### Description of the task
All of the records below should be retyped exactly, with no pictures included.

(Beginning of Dataset)

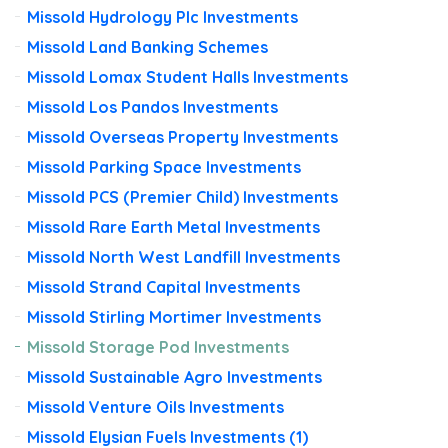
Missold Hydrology Plc Investments
Missold Land Banking Schemes
Missold Lomax Student Halls Investments
Missold Los Pandos Investments
Missold Overseas Property Investments
Missold Parking Space Investments
Missold PCS (Premier Child) Investments
Missold Rare Earth Metal Investments
Missold North West Landfill Investments
Missold Strand Capital Investments
Missold Stirling Mortimer Investments
Missold Storage Pod Investments
Missold Sustainable Agro Investments
Missold Venture Oils Investments
Missold Elysian Fuels Investments (1)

(End of Dataset)

### Exercise solution
Missold Hydrology Plc Investments
Missold Land Banking Schemes
Missold Lomax Student Halls Investments
Missold Los Pandos Investments
Missold Overseas Property Investments
Missold Parking Space Investments
Missold PCS (Premier Child) Investments
Missold Rare Earth Metal Investments
Missold North West Landfill Investments
Missold Strand Capital Investments
Missold Stirling Mortimer Investments
Missold Storage Pod Investments
Missold Sustainable Agro Investments
Missold Venture Oils Investments
Missold Elysian Fuels Investments (1)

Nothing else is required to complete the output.